Definir quanto cobrar é uma das decisões que mais geram dúvida no começo da carreira como nutricionista, e também ao longo dela. Não existe um número mágico, mas existe um raciocínio que ajuda a chegar a um valor justo para você e claro para o paciente. A ideia aqui é olhar para a precificação com calma, sem fórmulas prontas e sem comparação ansiosa com o que o colega cobra.
Comece pelo custo da sua hora
Antes de pensar no preço da consulta, vale entender quanto custa o seu trabalho. Some os gastos fixos do mês: aluguel ou coworking, software de gestão, conselho profissional, materiais, deslocamento e o que mais fizer parte da sua rotina. Inclua também o valor que você quer receber como pró-labore, ou seja, o seu salário. Esse total dividido pelo número de horas que você consegue, de fato, atender no mês dá uma referência do quanto a sua hora precisa render.
Repare que horas atendidas não são todas as horas do expediente. Parte do seu tempo vai para a evolução de prontuários, montagem de planos alimentares, estudo e contato com pacientes. Uma consulta de uma hora costuma consumir bem mais do que sessenta minutos, e isso precisa estar embutido no preço.
Diferencie a primeira consulta dos retornos
A primeira consulta normalmente é mais longa e mais densa: anamnese, avaliação, definição de conduta e elaboração do plano. Faz sentido que ela tenha um valor diferente dos retornos, que são mais curtos e focados em ajuste. Deixar essa distinção clara desde o início evita ruído e ajuda o paciente a entender o que está contratando em cada momento.
Os retornos também são onde mora boa parte do resultado do acompanhamento nutricional. Precificá-los de forma acessível, sem desvalorizar o seu trabalho, costuma incentivar a continuidade, que é justamente o que gera mudança real.
Pacotes que respeitam o processo
Pacotes funcionam bem na nutrição porque o acompanhamento é, por natureza, contínuo. Em vez de vender consultas soltas, você pode oferecer um período de acompanhamento, por exemplo três meses, com a primeira consulta e um número combinado de retornos. Isso dá previsibilidade para o paciente, que sabe quanto vai investir, e para você, que enxerga melhor a sua agenda e o seu faturamento.

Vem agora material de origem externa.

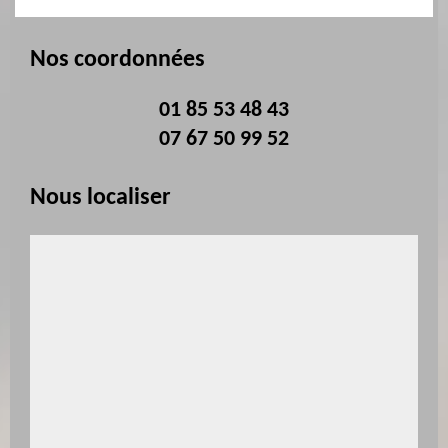
Nos coordonnées
01 85 53 48 43
07 67 50 99 52
Nous localiser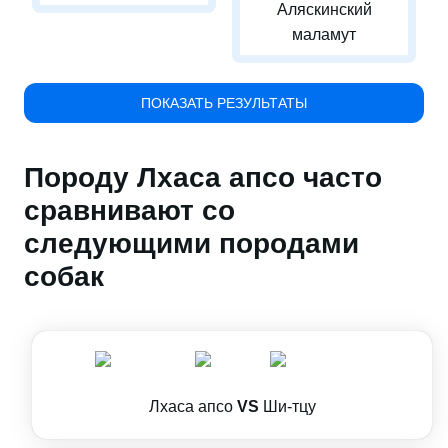
Аляскинский
маламут
ПОКАЗАТЬ РЕЗУЛЬТАТЫ
Породу Лхаса апсо часто
сравнивают со
следующими породами
собак
Лхаса апсо
VS
Ши-тцу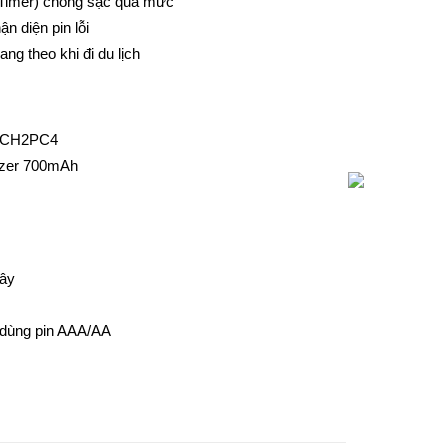
 Timer) chống sạc quá mức
n diện pin lỗi
ang theo khi đi du lịch
r CH2PC4
izer 700mAh
dây
ử dùng pin AAA/AA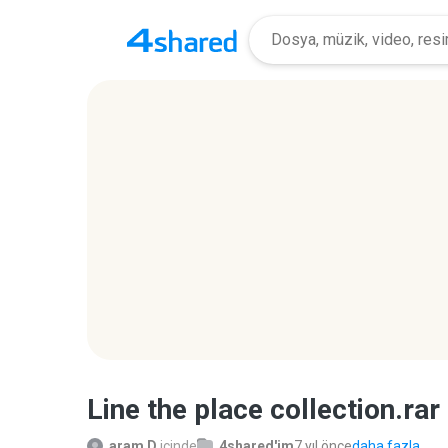
Line the place collection.rar
aram D.
içinde
4shared'im
7 yıl önce
daha fazla...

Ao montar um pacote, evite a tentação de empilhar serviços só para parecer mais robusto. Um pacote bem desenhado reflete o caminho que o paciente vai percorrer, com encontros espaçados de forma coerente com a evolução esperada.
Organize o recebimento por paciente
Depois de definir os preços, vem a parte que costuma ficar para depois e gerar confusão: acompanhar o que cada pessoa pagou e o que ainda está em aberto. Com pacotes, parcelamentos e consultas avulsas convivendo na mesma agenda, é fácil perder o fio.

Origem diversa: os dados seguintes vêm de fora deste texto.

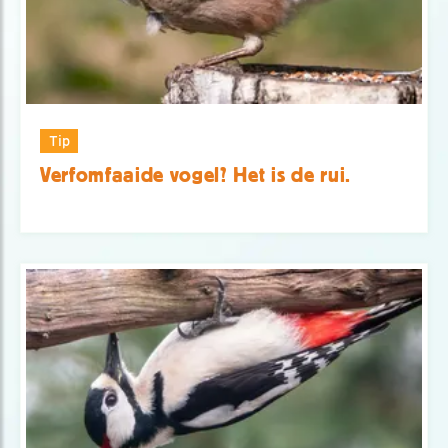
Tip
Verfomfaaide vogel? Het is de rui.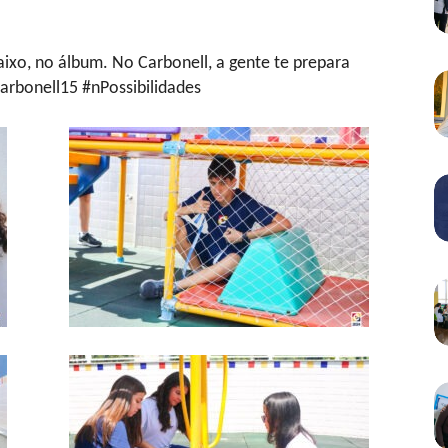
aixo, no álbum. No Carbonell, a gente te prepara
rbonell15 #nPossibilidades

Vale manter um registro simples, mas fiel, de cada paciente: o que foi contratado, o valor combinado, as datas de vencimento e a forma de pagamento. Assim você sabe, a qualquer momento, quem está em dia, quem tem retorno pendente e quanto entrou no mês. Esse hábito também facilita muito na hora de registrar tudo no Carnê-Leão, já que os recebimentos de pessoa física precisam ser lançados mês a mês, mesmo quando você está dentro da faixa de isenção.
Do preço ao controle financeiro
Precificar bem é o primeiro passo. Sustentar isso no dia a dia depende de enxergar seus números com clareza: quanto entra, de quem, quando e quanto sobra depois das despesas. Quando a precificação e o controle conversam, decidir abrir um novo horário, reajustar um valor ou investir em um curso deixa de ser um palpite e passa a ser uma escolha informada.